The data:
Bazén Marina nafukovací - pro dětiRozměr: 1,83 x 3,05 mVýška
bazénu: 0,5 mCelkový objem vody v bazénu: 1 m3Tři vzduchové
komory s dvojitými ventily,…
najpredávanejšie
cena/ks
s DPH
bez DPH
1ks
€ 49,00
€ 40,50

--

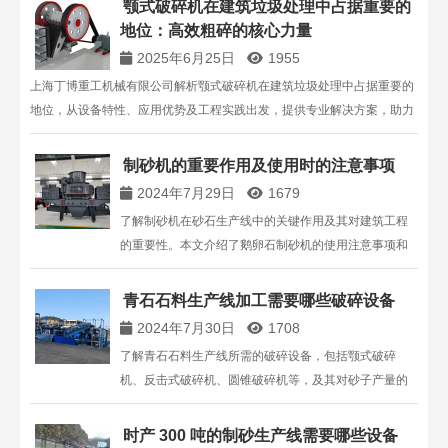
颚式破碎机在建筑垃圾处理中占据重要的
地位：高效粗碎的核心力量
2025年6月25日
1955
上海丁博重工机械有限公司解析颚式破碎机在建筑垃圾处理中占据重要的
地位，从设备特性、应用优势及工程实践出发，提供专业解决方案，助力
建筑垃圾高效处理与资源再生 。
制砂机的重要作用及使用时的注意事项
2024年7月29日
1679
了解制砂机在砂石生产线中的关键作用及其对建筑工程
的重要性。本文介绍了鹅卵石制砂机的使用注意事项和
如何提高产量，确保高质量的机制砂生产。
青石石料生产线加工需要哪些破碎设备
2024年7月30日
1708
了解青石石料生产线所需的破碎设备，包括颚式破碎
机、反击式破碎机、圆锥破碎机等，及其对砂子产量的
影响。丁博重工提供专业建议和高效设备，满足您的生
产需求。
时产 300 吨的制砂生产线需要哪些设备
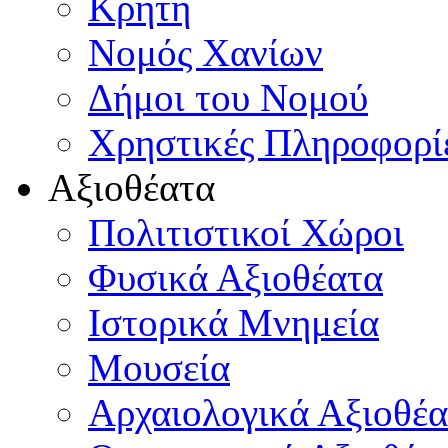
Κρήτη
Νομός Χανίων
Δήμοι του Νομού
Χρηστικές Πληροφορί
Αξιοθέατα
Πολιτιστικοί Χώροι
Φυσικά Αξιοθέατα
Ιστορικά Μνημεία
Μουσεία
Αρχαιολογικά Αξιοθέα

What the task requires: What you give back should be only the lines of the records above, starting at the line with "地位，从设备特性、应用优势及工程实践出发，提供专业解决方案，助力" and ending at the line with "时产 300 吨的制砂生产线需要哪些设备", restated word for word.

Expected output:
地位，从设备特性、应用优势及工程实践出发，提供专业解决方案，助力
建筑垃圾高效处理与资源再生 。
制砂机的重要作用及使用时的注意事项
2024年7月29日
1679
了解制砂机在砂石生产线中的关键作用及其对建筑工程
的重要性。本文介绍了鹅卵石制砂机的使用注意事项和
如何提高产量，确保高质量的机制砂生产。
青石石料生产线加工需要哪些破碎设备
2024年7月30日
1708
了解青石石料生产线所需的破碎设备，包括颚式破碎
机、反击式破碎机、圆锥破碎机等，及其对砂子产量的
影响。丁博重工提供专业建议和高效设备，满足您的生
产需求。
时产 300 吨的制砂生产线需要哪些设备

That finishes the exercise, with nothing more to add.